"Transfigured" experimental fine-art animation (Shadbolt paintings)
“...A mind-dazzling, sight-and-sound roller-coaster ride that leaves viewers gasping with amazement.” This 35-mm film brings the viewer into the world of Jack Shadbolt, the innovative and influential Canadian painter. Filmmaker Stephen Arthur animates Shadbolt’s paintings, creating an entirely new work of art on film.
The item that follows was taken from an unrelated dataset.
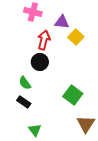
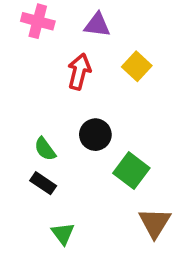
pink cross: (33, 12) -> (38, 21), moved
purple triangle: (62, 22) -> (97, 25), moved
black circle: (40, 62) -> (95, 135), moved

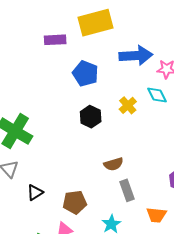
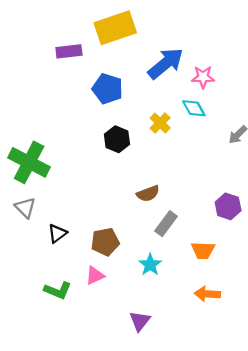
blue arrow: (136, 56) -> (166, 63), turned -32
gray rectangle: (127, 190) -> (166, 224), turned 60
Pushing the limits of 2D animation on a PC in 1996, Arthur reconstructs the missing backgrounds behind the cut-out foreground objects of Shadbolt’s paintings. By using a cause-and-effect sequence of actions and by visually matching the moving forms from one painting to the next, Arthur creates a contiguous environment, a surreal world made from Shadbolt’s paintings. The events are choreographed in movement phrases, with synchronized sound effects, to help the viewer follow the fast flow of unusual transformations. This digital animation of scanned images was recorded to 35mm film by plunking the monitor under an Oxberry animation camera.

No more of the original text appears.